From the records that follow, copy every line that contains the word "آنتالیا".

════════════════════

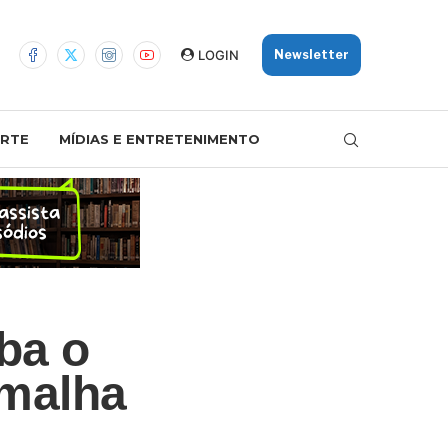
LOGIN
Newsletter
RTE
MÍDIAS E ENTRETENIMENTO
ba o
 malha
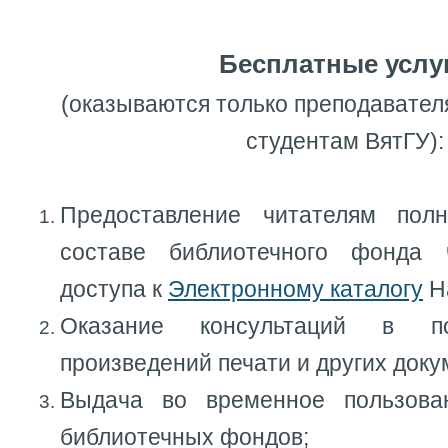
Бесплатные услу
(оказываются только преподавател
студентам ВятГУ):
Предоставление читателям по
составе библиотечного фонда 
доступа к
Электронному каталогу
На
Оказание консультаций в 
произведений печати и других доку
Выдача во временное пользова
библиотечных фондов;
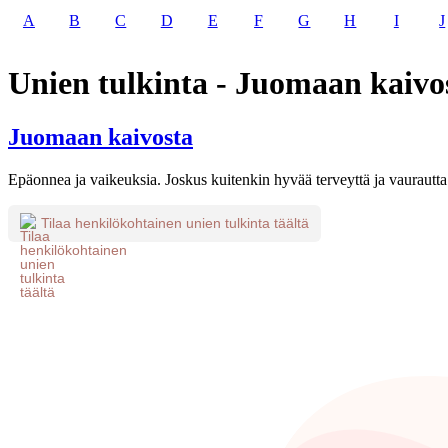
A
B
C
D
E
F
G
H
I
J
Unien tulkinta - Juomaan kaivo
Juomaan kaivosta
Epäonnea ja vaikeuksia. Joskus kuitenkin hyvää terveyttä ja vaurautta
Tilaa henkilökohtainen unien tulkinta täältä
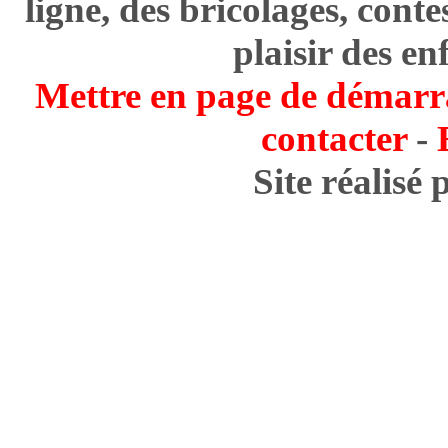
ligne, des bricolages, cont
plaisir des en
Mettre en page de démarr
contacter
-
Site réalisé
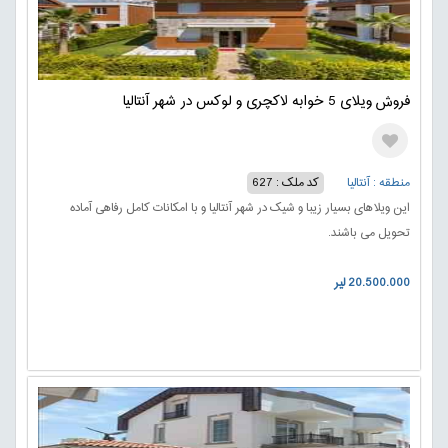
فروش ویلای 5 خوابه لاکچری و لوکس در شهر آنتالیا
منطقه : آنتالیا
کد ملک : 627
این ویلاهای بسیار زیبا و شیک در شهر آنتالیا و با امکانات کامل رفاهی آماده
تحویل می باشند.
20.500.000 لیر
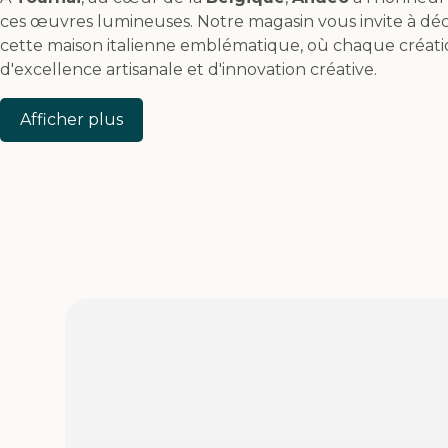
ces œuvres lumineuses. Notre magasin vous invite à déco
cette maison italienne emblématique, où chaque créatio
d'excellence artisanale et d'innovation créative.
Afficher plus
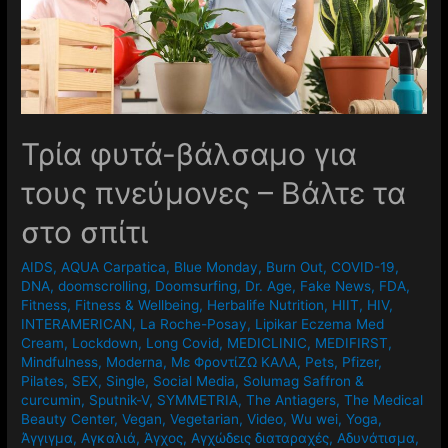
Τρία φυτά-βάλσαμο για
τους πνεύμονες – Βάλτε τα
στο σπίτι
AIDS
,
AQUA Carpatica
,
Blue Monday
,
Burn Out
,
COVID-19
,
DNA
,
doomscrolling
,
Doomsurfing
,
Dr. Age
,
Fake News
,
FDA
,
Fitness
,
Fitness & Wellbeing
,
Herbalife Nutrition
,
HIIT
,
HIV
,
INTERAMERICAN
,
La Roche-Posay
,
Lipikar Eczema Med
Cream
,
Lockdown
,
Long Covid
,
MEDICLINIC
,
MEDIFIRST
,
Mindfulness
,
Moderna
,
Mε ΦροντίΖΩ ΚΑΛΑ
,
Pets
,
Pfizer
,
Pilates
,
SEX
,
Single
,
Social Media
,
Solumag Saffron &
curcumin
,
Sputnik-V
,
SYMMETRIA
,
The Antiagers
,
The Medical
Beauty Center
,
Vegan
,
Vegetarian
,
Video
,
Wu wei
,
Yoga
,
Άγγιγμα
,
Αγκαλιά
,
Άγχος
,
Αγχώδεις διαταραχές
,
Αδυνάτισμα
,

════════════════════

● EXPECTED OUTPUT
فروش ویلای 5 خوابه لاکچری و لوکس در شهر آنتالیا
منطقه : آنتالیا
این ویلاهای بسیار زیبا و شیک در شهر آنتالیا و با امکانات کامل رفاهی آماده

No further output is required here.